(Data records)
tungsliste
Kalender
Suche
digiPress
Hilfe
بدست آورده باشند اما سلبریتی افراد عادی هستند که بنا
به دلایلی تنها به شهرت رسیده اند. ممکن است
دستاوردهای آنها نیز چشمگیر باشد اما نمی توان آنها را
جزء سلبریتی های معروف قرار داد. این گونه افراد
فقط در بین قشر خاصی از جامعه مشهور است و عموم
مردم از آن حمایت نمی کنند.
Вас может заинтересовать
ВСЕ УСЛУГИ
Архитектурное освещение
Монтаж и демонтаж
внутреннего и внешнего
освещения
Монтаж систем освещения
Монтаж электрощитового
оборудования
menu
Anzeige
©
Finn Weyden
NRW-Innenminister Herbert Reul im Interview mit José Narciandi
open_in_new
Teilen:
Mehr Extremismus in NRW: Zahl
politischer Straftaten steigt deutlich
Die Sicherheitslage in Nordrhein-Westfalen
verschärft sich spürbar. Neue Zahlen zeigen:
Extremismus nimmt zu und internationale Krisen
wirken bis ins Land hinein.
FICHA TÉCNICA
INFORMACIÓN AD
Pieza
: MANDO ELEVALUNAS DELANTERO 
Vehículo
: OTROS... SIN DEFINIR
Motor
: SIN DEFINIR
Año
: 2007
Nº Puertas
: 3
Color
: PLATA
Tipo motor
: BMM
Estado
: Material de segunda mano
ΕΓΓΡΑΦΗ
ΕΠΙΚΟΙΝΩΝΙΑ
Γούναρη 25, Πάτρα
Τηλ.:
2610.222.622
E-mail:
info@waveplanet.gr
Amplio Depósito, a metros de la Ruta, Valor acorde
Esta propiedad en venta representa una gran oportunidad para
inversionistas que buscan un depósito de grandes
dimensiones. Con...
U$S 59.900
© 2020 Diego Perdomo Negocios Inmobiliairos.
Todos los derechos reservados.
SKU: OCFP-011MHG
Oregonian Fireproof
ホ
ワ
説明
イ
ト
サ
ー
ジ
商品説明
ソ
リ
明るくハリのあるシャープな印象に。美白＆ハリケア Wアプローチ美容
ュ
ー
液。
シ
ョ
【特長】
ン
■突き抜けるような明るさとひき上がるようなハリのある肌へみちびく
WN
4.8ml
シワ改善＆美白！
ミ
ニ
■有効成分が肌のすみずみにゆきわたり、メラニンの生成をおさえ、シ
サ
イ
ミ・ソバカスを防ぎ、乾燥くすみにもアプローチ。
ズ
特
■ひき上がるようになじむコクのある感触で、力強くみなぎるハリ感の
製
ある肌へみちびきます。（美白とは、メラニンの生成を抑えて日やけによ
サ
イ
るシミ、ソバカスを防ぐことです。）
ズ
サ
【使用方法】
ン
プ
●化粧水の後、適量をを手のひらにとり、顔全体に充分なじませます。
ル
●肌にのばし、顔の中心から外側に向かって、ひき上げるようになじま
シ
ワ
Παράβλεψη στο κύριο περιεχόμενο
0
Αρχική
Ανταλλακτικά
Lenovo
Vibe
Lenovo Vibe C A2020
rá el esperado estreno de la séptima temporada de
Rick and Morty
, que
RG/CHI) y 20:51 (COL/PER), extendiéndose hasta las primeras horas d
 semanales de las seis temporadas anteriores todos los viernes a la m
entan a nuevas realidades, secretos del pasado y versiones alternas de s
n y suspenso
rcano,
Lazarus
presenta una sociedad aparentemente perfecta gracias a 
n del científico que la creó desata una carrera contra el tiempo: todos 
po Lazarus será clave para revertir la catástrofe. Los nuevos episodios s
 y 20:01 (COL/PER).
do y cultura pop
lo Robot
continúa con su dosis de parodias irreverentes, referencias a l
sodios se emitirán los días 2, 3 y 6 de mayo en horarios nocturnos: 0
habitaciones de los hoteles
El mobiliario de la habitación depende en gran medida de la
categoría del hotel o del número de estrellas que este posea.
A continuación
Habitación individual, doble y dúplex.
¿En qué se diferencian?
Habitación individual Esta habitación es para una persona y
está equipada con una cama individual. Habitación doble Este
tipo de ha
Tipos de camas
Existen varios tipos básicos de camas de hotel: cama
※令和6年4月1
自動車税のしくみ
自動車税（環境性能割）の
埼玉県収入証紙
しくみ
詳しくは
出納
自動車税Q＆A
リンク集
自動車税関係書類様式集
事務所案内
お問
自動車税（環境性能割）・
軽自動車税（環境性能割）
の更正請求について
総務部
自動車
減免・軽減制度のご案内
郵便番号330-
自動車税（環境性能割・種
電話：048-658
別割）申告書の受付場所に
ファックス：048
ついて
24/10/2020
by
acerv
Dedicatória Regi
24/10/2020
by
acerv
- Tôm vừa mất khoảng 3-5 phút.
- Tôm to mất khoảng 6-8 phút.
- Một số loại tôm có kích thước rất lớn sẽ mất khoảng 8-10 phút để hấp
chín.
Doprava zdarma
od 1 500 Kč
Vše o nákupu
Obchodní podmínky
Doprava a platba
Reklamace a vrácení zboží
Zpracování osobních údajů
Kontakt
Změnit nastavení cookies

* **WHAT YOU HAVE TO DO**: Only lines with the word "Lazarus" go in the answer. Take them all from the entries above.

* **ANSWER SECTION**:
Lazarus
po Lazarus será clave para revertir la catástrofe. Los nuevos episodios s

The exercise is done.